DATA FOR THE TASK:
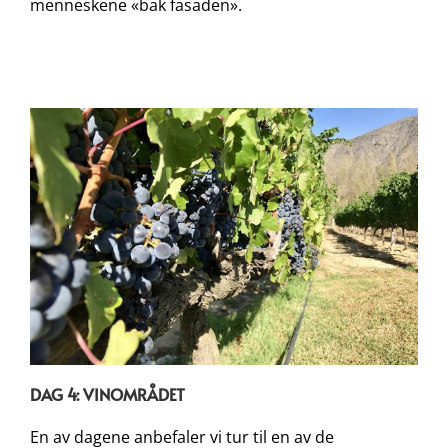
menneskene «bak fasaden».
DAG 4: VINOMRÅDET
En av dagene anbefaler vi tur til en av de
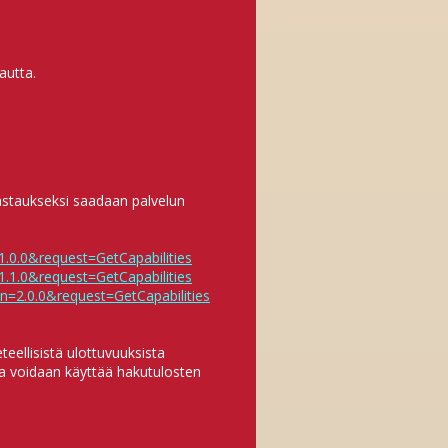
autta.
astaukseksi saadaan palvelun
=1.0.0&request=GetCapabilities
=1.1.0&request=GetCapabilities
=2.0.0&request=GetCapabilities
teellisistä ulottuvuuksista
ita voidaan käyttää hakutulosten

--

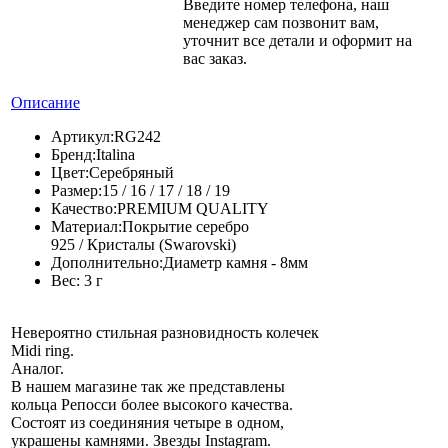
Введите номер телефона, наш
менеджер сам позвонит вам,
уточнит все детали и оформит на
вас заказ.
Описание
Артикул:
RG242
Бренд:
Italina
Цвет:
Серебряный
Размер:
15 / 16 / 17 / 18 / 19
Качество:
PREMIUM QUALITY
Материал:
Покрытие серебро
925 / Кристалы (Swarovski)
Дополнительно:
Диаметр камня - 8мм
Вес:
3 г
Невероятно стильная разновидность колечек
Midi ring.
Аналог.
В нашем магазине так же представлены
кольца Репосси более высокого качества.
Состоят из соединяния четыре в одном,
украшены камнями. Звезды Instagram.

THE PROBLEM: Look through the records above for the string "request", then copy every line that has it.

EXPECTED ANSWER:
=1.0.0&request=GetCapabilities
=1.1.0&request=GetCapabilities
=2.0.0&request=GetCapabilities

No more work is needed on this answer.